What the exercise asks: Your answer is the lines from the one that has "を取ると得られる。Riemann は" through the last line of the records below, retyped exactly and alone.

Provided information:
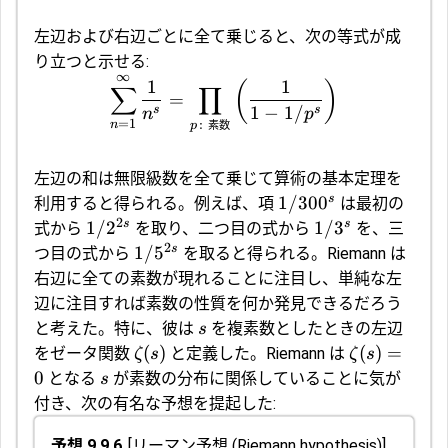
左辺および右辺ごとに全て乗じると、次の等式が成
り立つと示せる:
∞
1
1
(
)
∑
∏
=
1
−
1/
s
s
n
p
=
1
:
素数
n
p
左辺の和は無限級数を全て乗じて
算術の基本定理
を
s
1/30
0
利用すると得られる。例えば、項
は最初の
2
s
s
1/
2
1/
3
式から
を取り、二つ目の式から
を、三
2
s
1/
5
つ目の式から
を取ると得られる。Riemann は
右辺に全ての素数が現れることに注目し、単純な左
辺に注目すれば素数の性質を何か発見できるだろう
と考えた。特に、彼は
を複素数としたときの左辺
s
(
)
(
)
=
をゼータ関数
と定義した。Riemann は
ζ
s
ζ
s
0
となる
が素数の分布に関係していることに気が
s
付き、次の有名な予想を提起した:
予想 9.9.6
[
リーマン予想
(Riemann hypothesis)]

Exercise answer:
を取ると得られる。Riemann は
右辺に全ての素数が現れることに注目し、単純な左
辺に注目すれば素数の性質を何か発見できるだろう
と考えた。特に、彼は
を複素数としたときの左辺
s
(
)
(
)
=
をゼータ関数
と定義した。Riemann は
ζ
s
ζ
s
0
となる
が素数の分布に関係していることに気が
s
付き、次の有名な予想を提起した:
予想 9.9.6
[
リーマン予想
(Riemann hypothesis)]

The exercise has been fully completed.